C&W is underperforming against forecast, and shareholders have been told that it will take until 2009 to evidence the planned recovery. Judging by the share price, which dropped by 35 pence from 142 pence after a trading update in October and has only partially recovered since, investors aren’t tickled at the prospect.
That is hardly surprising: a four-year game plan really does require the sort of patience that many public market investors find difficult to muster. Needless to say that from a private equity point of view, C&W’s timeframe looks very different: it’s the kind of schedule they would expect for the task at hand.
Whether or not Lapthorne is right in saying that his company is on private equity firms’ shopping lists is a moot point. But his comments highlight an important trend: financial buyers used to be viewed skeptically, in part because of their need to exit investments after just a few years. Today, ironically, their time horizon often seems as long-term as outlooks come in modern-day market economies. Public investors live by quarterly, and make their minds up on annual, results it seems.

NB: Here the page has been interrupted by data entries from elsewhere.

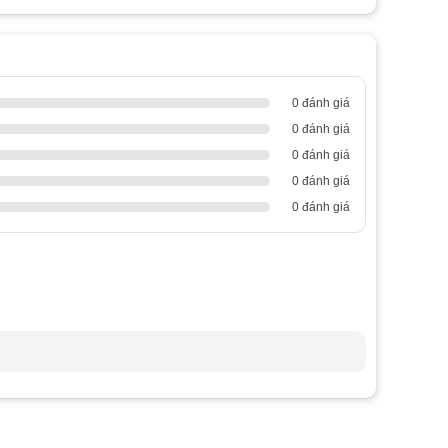
0 đánh giá
0 đánh giá
0 đánh giá
0 đánh giá
0 đánh giá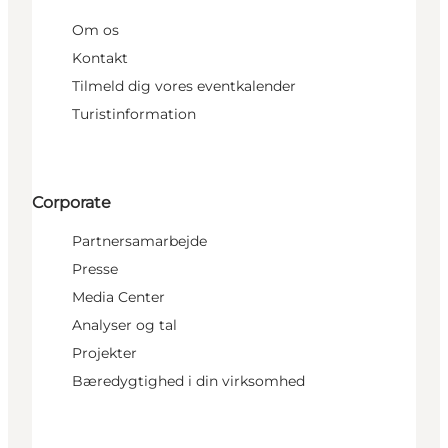
Om os
Kontakt
Tilmeld dig vores eventkalender
Turistinformation
Corporate
Partnersamarbejde
Presse
Media Center
Analyser og tal
Projekter
Bæredygtighed i din virksomhed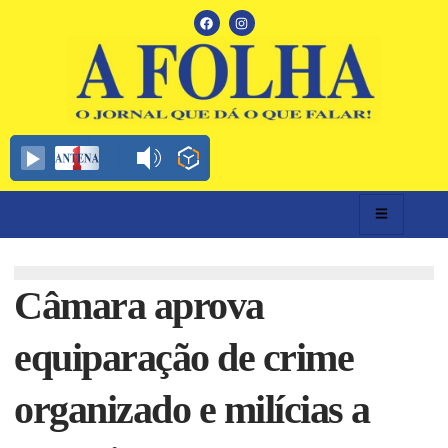
Câmara aprova
equiparação de crime
organizado e milícias a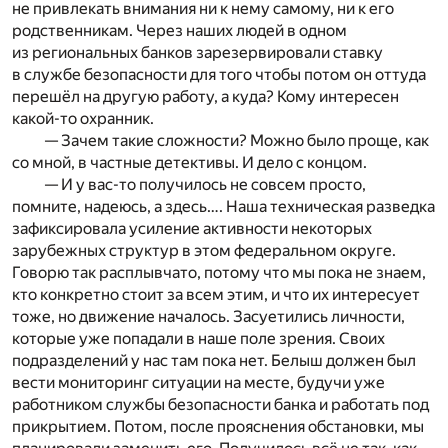
не привлекать внимания ни к нему самому, ни к его
родственникам. Через наших людей в одном
из региональных банков зарезервировали ставку
в службе безопасности для того чтобы потом он оттуда
перешёл на другую работу, а куда? Кому интересен
какой-то охранник.
— Зачем такие сложности? Можно было проще, как
со мной, в частные детективы. И дело с концом.
— И у вас-то получилось не совсем просто,
помните, надеюсь, а здесь…. Наша техническая разведка
зафиксировала усиление активности некоторых
зарубежных структур в этом федеральном округе.
Говорю так расплывчато, потому что мы пока не знаем,
кто конкретно стоит за всем этим, и что их интересует
тоже, но движение началось. Засуетились личности,
которые уже попадали в наше поле зрения. Своих
подразделений у нас там пока нет. Белыш должен был
вести мониторинг ситуации на месте, будучи уже
работником службы безопасности банка и работать под
прикрытием. Потом, после прояснения обстановки, мы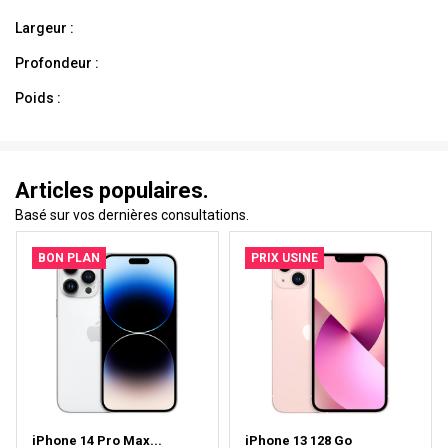
Largeur :
Profondeur :
Poids :
Articles populaires.
Basé sur vos dernières consultations.
BON PLAN
PRIX USINE
iPhone 14 Pro Max...
iPhone 13 128 Go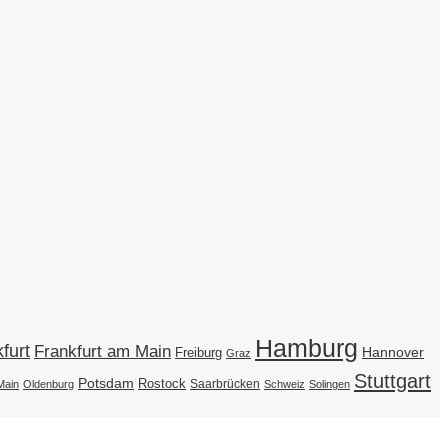
Hamburg
furt
Frankfurt am Main
Hannover
Freiburg
Graz
Stuttgart
Potsdam
Rostock
Saarbrücken
Main
Oldenburg
Schweiz
Solingen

This is one of the main reasons why private equity has grown so dramatically in recent years. Even a decade ago, the notion of FTSE 100 companies longing for a break from the nasty, brutish and unforgiving stock markets in the comparatively cozy world of private equity would have struck many as unlikely. Nowadays, this is exactly where many senior people inside FTSE 100 companies want to be – and if a public-to-private of their group just isn’t on, they may well decide that it is time for a move into a privately owned entity instead.
Good thinking, say the private equity investors. For their industry, managerial aspirations could hardly be evolving in a more encouraging way. Given this fundamental shift, it is difficult to see how private equity could fail to hold on to its current level of influence.
As for public market investors angsting about LBO shops acquiring assets off them cheaply only to sell them back at a big premium a few years later: perhaps they should think about how to appropriate some of the principles that have made private equity the happy place that it is at the moment.